Unfortunately, I may also have come across as an unrepentant empiricist, for which Paul Roman correctly admonishes me. I also thank him for including the full Galileo quote that the Book of Nature has been written in the language of mathematics. I can only plead that the requirements that an Opinion piece be opinionated and strictly limited in length have skewed my argument toward the empirical side, perhaps in the process diminishing what I agree is the importance of mathematical theory in understanding nature.

Historians and philosophers of science increasingly recognize that there is no such thing as “raw data,” that theory molds measurements and our understanding of them almost every step of the way. I am, however, uncomfortable with Roman’s insistence on the “beauty” of theories as a valid truth criterion, because beauty is a bit too subjective for me. One person’s beauty may be another one’s ugliness. I prefer simplicity to beauty as a criterion.

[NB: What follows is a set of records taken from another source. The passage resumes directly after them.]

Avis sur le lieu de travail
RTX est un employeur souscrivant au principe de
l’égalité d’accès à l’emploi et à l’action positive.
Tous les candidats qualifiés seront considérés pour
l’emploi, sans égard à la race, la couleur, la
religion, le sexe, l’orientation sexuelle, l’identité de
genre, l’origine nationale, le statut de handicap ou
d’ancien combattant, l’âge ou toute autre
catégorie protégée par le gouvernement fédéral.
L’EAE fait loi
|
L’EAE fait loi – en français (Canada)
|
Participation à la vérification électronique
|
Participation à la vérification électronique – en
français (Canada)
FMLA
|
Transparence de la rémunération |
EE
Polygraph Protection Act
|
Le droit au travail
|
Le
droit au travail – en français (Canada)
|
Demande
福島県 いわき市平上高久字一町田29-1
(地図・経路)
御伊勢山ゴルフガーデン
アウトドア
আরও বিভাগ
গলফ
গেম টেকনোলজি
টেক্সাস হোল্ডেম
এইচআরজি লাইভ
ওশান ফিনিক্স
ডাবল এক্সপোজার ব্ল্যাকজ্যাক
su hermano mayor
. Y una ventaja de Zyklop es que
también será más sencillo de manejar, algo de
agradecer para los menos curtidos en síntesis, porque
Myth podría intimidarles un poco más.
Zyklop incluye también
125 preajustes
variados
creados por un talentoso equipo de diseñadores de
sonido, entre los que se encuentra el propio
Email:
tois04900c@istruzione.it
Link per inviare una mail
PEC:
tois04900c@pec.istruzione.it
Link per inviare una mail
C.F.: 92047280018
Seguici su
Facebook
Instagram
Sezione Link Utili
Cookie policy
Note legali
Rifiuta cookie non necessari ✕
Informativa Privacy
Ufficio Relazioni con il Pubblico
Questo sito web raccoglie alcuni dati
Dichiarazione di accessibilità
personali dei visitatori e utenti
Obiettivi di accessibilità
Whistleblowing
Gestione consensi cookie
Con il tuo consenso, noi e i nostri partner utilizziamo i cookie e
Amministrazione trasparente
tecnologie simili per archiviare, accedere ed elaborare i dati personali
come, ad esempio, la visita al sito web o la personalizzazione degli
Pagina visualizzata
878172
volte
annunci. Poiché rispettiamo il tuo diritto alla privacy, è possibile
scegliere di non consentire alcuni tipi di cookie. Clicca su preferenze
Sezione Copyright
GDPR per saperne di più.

The discovery of a fourth, charm quark was indeed “Nature’s slap in the face” that practically forced physicists to accept quarks as real particles. Not only was its existence the only way to account for the J and ψ particles that suddenly proliferated in the mid-1970s; the charm quark was also needed for a host of other reasons—for example, to account for the absence of strangeness-changing neutral currents. Not just another ad hoc addition to the company of quarks, the charm quark did so many things in a simple, economical package.

The close interaction between theory and experiment is part of what makes the history of physics so interesting. That interplay is also what makes physics such a vital activity and allows it to extend human understanding. For a good example, just consider what has been happening in cosmology during the past two decades. That discipline has finally become a true experimental science, and it is advancing by leaps because cosmological theories now confront observations and experiments—and vice versa—almost daily.

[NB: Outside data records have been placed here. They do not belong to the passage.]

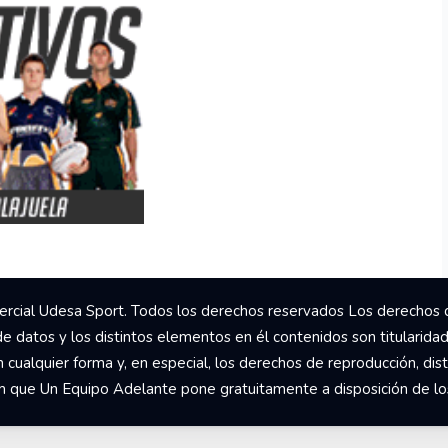
rcial Udesa Sport. Todos los derechos reservados Los derechos 
de datos y los distintos elementos en él contenidos son titularida
ualquier forma y, en especial, los derechos de reproducción, dist
om que Un Equipo Adelante pone gratuitamente a disposición de los 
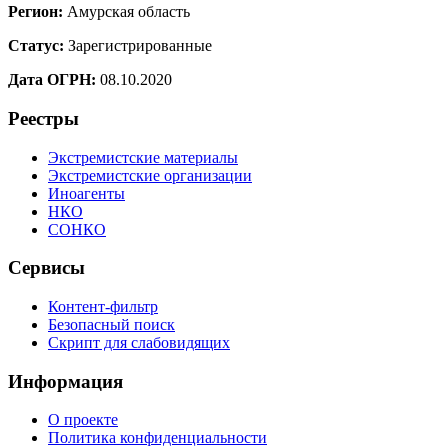
Регион:
Амурская область
Статус:
Зарегистрированные
Дата ОГРН:
08.10.2020
Реестры
Экстремистские материалы
Экстремистские организации
Иноагенты
НКО
СОНКО
Сервисы
Контент-фильтр
Безопасный поиск
Скрипт для слабовидящих
Информация
О проекте
Политика конфиденциальности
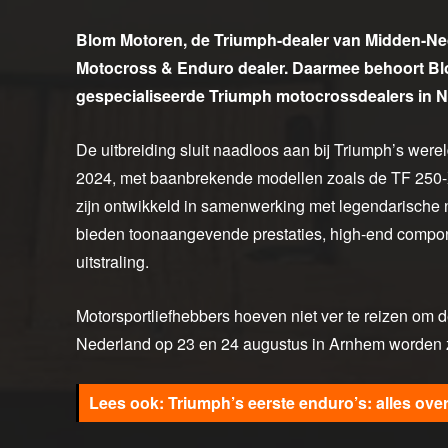
Blom Motoren, de Triumph-dealer van Midden-Neder
Motocross & Enduro dealer. Daarmee behoort Blo
gespecialiseerde Triumph motocrossdealers in 
De uitbreiding sluit naadloos aan bij Triumph’s were
2024, met baanbrekende modellen zoals de TF 250
zijn ontwikkeld in samenwerking met legendarische
bieden toonaangevende prestaties, high-end comp
uitstraling.
Motorsportliefhebbers hoeven niet ver te reizen om 
Nederland op 23 en 24 augustus in Arnhem worden z
Triumph’s eerste enduro’s: alles ove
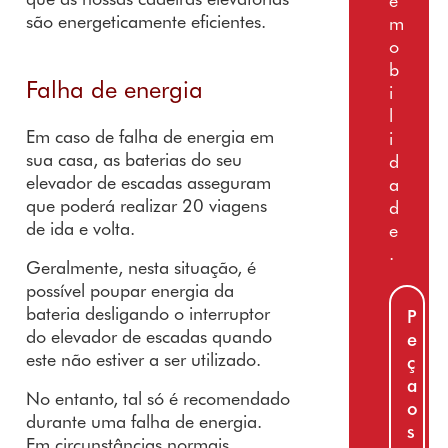
e
são energeticamente eficientes.
m
o
b
Falha de energia
i
l
Em caso de falha de energia em
i
sua casa, as baterias do seu
d
elevador de escadas asseguram
a
que poderá realizar 20 viagens
d
de ida e volta.
e
.
Geralmente, nesta situação, é
possível poupar energia da
bateria desligando o interruptor
P
do elevador de escadas quando
e
este não estiver a ser utilizado.
ç
a
No entanto, tal só é recomendado
o
durante uma falha de energia.
s
Em circunstâncias normais,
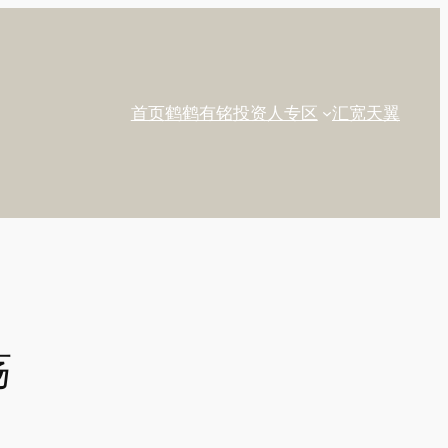
首页
鹤鹤有铭
投资人专区
汇宽天翼
荡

Alas, this kind of close interaction has most definitely not been happening in the case of superstrings, the subject of much theoretical activity but absolutely no experiments during the same period. Despite recent encouraging possibilities that superstrings might have observable effects at the TeV scale, string theory remains an almost exclusively mathematical activity isolated from any serious threat of experimental test. Within the tight community of string theorists, ideas are judged not by their ability to account for observations but by such criteria as elegance, rigidity, and mathematical consistency. This kind of activity is the modern—or maybe I should say postmodern—equivalent of medieval Scholastic arguments about how many angels can dance on the head of a pin.

I just do not see how such ideas, unchallenged by experiment, are any more valid than those proffered by humanistic scholars. In my article, I called such mathematically intensive theoretical activity “Platonic physics,” but it can also be characterized as “postmodern physics.” So far, the acceptance of ideas such as superstrings, wormholes, and parallel universes within their respective subdisciplines is based almost completely on subjective criteria held dear by these communities—much as happens in the humanities—and not on any wider, more objective standards.

Most of the respondents share my concern that physics may be in danger of relaxing its acceptable standards of truth. If that happens, physics will lose its claim to special knowledge, and the postmodern humanist scholars will have won the debate.